5. Tempat Kedudukan, Formasi dan Wilayah Jabatan NotarisTempat kedudukan jabatan Notaris diatur dalam Bab IV Bagian Pertama Pasal 18 sampai dengan Pasal 20 Undang-undang Nomor 30 Tahun 2004. Berdasarkan Pasal 18 Undang-undang Nomor 30 Tahun 2004 mengatur bahwa Notaris mempunyai tempat kedudukan di daerah kabupaten atau kota yang wilayah jabatannya meliputi seluruhwilayah provinsi dari tempat kedudukannya. Notaries dalam tempat kedudukannya harus memiliki satu kantor saja dan tidak berwenang secara teratur menjalankan jabatannya di luar tempat kedudukannya.
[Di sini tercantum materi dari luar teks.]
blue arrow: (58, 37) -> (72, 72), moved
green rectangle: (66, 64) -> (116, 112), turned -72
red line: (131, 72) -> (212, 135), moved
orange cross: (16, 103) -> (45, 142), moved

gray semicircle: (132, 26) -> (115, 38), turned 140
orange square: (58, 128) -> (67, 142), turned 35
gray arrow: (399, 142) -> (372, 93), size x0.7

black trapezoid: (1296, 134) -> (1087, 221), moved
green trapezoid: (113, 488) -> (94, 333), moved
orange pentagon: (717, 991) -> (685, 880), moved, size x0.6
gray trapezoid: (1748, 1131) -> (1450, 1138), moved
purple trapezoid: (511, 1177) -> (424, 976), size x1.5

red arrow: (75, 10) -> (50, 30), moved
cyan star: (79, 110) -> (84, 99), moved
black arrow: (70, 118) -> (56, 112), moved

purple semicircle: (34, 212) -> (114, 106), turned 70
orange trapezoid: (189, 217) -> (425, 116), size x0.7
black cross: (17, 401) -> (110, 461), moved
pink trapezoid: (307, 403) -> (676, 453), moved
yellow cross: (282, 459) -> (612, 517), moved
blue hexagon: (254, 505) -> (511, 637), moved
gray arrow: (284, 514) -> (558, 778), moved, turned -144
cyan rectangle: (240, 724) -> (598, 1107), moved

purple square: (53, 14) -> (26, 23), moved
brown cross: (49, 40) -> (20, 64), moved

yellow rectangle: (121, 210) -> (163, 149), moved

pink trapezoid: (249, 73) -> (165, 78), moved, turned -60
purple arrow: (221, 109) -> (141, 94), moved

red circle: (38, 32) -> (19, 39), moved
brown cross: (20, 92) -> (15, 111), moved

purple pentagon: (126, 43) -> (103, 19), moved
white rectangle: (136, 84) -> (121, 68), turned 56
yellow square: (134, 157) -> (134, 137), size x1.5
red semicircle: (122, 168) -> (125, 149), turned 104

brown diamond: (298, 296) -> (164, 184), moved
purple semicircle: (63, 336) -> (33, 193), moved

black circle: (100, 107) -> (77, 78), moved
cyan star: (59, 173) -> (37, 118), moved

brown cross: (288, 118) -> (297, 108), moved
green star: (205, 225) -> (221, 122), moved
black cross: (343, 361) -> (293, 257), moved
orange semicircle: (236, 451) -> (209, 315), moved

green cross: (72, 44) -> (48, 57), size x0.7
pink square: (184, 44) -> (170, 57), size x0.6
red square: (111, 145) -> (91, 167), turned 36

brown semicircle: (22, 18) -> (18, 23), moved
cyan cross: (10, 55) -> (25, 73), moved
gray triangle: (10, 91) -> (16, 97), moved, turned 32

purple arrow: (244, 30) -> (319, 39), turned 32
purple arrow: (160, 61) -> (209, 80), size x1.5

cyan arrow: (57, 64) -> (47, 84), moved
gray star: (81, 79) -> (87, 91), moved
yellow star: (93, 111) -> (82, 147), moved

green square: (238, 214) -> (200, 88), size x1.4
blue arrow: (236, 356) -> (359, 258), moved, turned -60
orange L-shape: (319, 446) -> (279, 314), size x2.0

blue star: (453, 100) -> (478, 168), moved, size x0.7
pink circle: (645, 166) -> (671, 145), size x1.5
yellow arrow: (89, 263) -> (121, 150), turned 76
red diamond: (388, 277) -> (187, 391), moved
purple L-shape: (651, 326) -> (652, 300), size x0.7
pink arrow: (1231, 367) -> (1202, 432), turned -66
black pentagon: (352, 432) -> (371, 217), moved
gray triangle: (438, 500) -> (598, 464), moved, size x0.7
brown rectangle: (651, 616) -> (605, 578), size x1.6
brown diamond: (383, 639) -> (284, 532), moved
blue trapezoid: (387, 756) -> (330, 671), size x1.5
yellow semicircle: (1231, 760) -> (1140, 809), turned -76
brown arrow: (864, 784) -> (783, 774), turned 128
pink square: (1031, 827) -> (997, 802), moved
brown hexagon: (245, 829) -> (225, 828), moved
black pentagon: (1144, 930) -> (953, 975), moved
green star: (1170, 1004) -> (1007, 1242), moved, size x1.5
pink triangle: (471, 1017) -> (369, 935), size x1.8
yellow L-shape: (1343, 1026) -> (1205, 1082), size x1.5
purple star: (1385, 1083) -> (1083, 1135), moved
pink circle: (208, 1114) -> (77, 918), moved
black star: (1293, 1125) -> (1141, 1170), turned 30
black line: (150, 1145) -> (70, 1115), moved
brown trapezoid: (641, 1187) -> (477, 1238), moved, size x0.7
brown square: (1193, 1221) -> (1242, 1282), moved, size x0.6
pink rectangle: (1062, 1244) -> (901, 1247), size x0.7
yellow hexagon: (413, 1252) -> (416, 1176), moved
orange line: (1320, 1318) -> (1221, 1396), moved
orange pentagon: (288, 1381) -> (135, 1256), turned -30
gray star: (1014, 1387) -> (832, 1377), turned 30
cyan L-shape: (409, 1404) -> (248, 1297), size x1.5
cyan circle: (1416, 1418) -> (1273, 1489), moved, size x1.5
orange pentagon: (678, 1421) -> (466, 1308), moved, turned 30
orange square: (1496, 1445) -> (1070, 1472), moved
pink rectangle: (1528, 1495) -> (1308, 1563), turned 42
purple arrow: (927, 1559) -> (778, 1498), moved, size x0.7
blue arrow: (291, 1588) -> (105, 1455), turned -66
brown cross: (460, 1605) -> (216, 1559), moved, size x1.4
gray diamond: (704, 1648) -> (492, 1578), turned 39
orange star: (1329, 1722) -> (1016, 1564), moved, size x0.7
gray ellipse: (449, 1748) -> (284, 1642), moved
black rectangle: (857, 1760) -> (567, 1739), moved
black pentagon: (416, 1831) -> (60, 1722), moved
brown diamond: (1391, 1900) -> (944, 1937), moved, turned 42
Hal tersebut diatur dalam Pasal 19 Undang-undang Nomor 30 Tahun 2004.  Berdasarkan Pasal 20 Undang-undang Nomor 30 Tahun 2004, Notaris dapat menjalakan jabatannya dalam bentuk perserikatan perdata dengan tetap memperhatikan kemandirian dan ketidakberpihakan dalam menjalankan jabatannya.

Dalam hal penempatan Notaris di suatu wilayah juga harus memperhatikan formasi jabatan Notaris yang dimana hal tersebut diatur dalam Bab IV Bagian Kedua Pasal 21 dan Pasal 22 Undang-undang Nomor 30 Tahun 2004. Berdasarkan Pasal 21 Undang-undang Nomor 30 Tahun 2004 mengatur bahwa Menteri berwenang menentukan formasi jabatan Notaris pada daerah dengan mempertimbangkan usul dari Organisasi Notaris. Formasi Jabatan Notaris ditetapkan berdasarkan:

a. Kegiatan dunia usaha;

b. Jumlah penduduk; dan/atau

c. Rata-rata jumlah akta yang dibuat oleh dan/atau di hadapan Notaris setiap bulan.

Ketentuan mengenai formasi Jabatan Notaris ini akan diatur lebih lanjut dalam Perarturan Menteri. Hal tersebut diatur dalam Pasal 22 Undang-undang Nomor 30 Tahun 2004.